Pierre Commelin
La Nuit, déesse des ténèbres, fille du
Chaos, est de fait la plus ancienne des divinités. Certains poètes en font la fille du
Ciel et de la
Terre ; Hésiode
la met au nombre des
Titans, et la nomme la mère des
dieux, parce
qu'on a toujours cru que la nuit et les ténèbres avaient
précédé toutes choses. Elle épousa l'
Erèbe,
son
frère, dont elle eut l'Ether et le
Jour. Mais elle avait
engendré seule, sans le commerce d'aucune divinité, l'inéluctable
et inflexible
Destin, la
Parque noire, la Mort, le Sommeil, la troupe
des Songes,
Momus, la Misère, les
Hespérides, gardiennes
des pommes d'or, les impitoyables
Parques, la terrible Némésis,
la Fraude, la Concupiscence, la triste Vieillesse et la
Discorde opiniâtre
; en un mot, tout ce qu'il y a de fâcheux dans la vie passait
pour une production de la Nuit. Elle est parfois appelée en grec
Euphroné et
Eubulie, c'est-à-dire Mère
du bon conseil. Les uns plaçaient son empire au nord du
Pont-Euxin,
dans le pays des
Cimmériens ; mais généralement,
il est placé vers la partie de l'Espagne nommée
Hespérie,
c'est-à-dire contrée du Soir, près des colonnes
d'
Hercule, limites du monde connu des anciens.

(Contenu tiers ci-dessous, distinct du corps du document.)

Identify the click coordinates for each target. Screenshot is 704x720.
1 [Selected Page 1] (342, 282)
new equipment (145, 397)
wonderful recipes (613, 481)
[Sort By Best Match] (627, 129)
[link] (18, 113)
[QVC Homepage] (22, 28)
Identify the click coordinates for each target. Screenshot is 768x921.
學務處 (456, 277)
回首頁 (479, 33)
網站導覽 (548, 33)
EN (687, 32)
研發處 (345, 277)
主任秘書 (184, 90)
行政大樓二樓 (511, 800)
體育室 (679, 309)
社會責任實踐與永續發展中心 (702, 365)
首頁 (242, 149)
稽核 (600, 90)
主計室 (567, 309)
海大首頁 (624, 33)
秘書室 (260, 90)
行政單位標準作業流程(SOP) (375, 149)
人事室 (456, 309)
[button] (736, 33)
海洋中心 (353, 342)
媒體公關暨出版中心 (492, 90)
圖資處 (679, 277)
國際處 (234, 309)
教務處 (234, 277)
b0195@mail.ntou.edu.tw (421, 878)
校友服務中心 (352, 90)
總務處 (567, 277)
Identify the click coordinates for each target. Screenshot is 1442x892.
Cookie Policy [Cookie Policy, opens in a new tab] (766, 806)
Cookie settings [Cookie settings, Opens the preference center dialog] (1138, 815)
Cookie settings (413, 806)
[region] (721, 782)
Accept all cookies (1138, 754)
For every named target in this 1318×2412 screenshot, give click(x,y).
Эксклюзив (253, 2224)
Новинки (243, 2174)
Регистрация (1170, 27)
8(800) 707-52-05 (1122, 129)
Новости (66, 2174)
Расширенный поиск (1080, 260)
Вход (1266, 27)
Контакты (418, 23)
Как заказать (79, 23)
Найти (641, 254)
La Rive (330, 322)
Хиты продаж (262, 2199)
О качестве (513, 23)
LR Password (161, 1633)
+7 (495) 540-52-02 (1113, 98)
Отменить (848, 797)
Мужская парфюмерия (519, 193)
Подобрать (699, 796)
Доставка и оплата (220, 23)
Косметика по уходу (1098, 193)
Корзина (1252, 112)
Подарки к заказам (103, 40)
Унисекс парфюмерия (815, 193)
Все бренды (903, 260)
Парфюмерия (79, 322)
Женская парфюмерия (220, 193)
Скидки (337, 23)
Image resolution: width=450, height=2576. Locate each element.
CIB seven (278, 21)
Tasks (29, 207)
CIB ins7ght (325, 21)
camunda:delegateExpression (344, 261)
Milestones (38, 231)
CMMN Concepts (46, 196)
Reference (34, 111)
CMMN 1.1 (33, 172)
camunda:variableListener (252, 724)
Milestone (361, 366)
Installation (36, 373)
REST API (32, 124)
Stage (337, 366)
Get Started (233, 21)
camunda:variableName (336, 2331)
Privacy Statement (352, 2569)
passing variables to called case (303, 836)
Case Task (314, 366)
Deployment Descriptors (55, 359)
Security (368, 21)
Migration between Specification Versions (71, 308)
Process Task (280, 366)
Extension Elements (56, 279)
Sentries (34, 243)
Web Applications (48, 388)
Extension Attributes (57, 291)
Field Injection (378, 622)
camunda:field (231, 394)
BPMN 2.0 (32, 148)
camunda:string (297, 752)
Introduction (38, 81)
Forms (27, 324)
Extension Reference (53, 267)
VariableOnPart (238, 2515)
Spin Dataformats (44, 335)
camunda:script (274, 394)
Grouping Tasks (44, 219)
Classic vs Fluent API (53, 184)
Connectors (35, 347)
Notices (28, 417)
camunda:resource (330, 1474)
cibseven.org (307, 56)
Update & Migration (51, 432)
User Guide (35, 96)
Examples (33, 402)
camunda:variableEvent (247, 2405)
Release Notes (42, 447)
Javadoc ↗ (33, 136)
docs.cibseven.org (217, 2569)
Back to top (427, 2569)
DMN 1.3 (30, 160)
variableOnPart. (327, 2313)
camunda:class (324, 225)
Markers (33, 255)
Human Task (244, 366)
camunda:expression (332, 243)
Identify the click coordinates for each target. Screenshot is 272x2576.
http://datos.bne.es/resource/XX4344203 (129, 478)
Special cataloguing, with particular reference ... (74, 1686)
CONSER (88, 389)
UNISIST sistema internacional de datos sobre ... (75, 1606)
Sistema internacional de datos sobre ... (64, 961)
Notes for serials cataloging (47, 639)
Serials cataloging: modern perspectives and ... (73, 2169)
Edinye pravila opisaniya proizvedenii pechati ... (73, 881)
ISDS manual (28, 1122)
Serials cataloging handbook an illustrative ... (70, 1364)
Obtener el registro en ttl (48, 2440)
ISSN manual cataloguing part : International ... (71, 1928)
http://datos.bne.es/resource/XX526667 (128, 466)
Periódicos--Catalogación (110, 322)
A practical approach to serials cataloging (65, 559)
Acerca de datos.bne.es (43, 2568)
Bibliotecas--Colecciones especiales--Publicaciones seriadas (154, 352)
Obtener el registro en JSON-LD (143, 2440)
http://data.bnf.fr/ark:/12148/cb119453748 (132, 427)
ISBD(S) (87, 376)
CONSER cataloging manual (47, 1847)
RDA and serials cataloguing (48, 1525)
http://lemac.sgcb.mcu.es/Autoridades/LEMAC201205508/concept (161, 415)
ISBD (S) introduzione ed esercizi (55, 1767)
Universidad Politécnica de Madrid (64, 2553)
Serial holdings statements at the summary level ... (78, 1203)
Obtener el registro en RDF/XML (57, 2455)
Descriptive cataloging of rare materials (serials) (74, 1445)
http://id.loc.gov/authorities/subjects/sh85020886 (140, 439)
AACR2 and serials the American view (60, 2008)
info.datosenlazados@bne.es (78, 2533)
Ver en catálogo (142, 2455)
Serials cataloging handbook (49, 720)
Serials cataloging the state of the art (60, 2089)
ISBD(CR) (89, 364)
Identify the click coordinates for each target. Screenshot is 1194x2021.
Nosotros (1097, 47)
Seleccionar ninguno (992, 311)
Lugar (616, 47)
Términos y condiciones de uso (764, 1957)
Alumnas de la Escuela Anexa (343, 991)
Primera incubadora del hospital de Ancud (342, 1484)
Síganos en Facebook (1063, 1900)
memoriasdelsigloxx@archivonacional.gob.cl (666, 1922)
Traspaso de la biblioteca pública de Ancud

La plupart des peuples de l'Italie regardaient
la Nuit comme une déesse ; mais les habitants de Brescia en avaient
fait un
Dieu, nommé
Noctulius ou
Nocturnus. La
chouette, qu'on voit aux pieds de ce
dieu tenant un flambeau renversé
qu'il s'efforce d'éteindre, annonce celui qui est l'
ennemi du
jour.
Dans les monuments antiques, on voit la déesse
la Nuit tantôt tenant au-dessus de sa tête une draperie
volante parsemée d'étoiles, ou avec une draperie bleue
et un flambeau renversé ; tantôt figurée par une
femme nue avec de longues ailes de chauve-souris et un flambeau à
la main. On la représente aussi couronné de pavots et
enveloppée d'un grand manteau noir étoilé. Elle
est parfois montée sur un char tiré par deux
chevaux noirs
ou par deux hiboux, et elle tient sur sa tête un grand voile parsemé
d'étoiles. Souvent on la place dans le Tartare, entre le Sommeil
et la Mort, ses deux
enfants. Quelquefois elle est précédée
d'un
enfant portant un flambeau, image du crépuscule. Les Romains
ne lui donnaient pas de char, et la représentaient oisive et
endormie.
Notre gravure, d'après Thorwaldsen, représente
la Nuit endormie, s'envolant dans l'espace avec l'Ether et le
Jour.
Pierre Commelin, Mythologie grecque et romaine, pp. 1-3.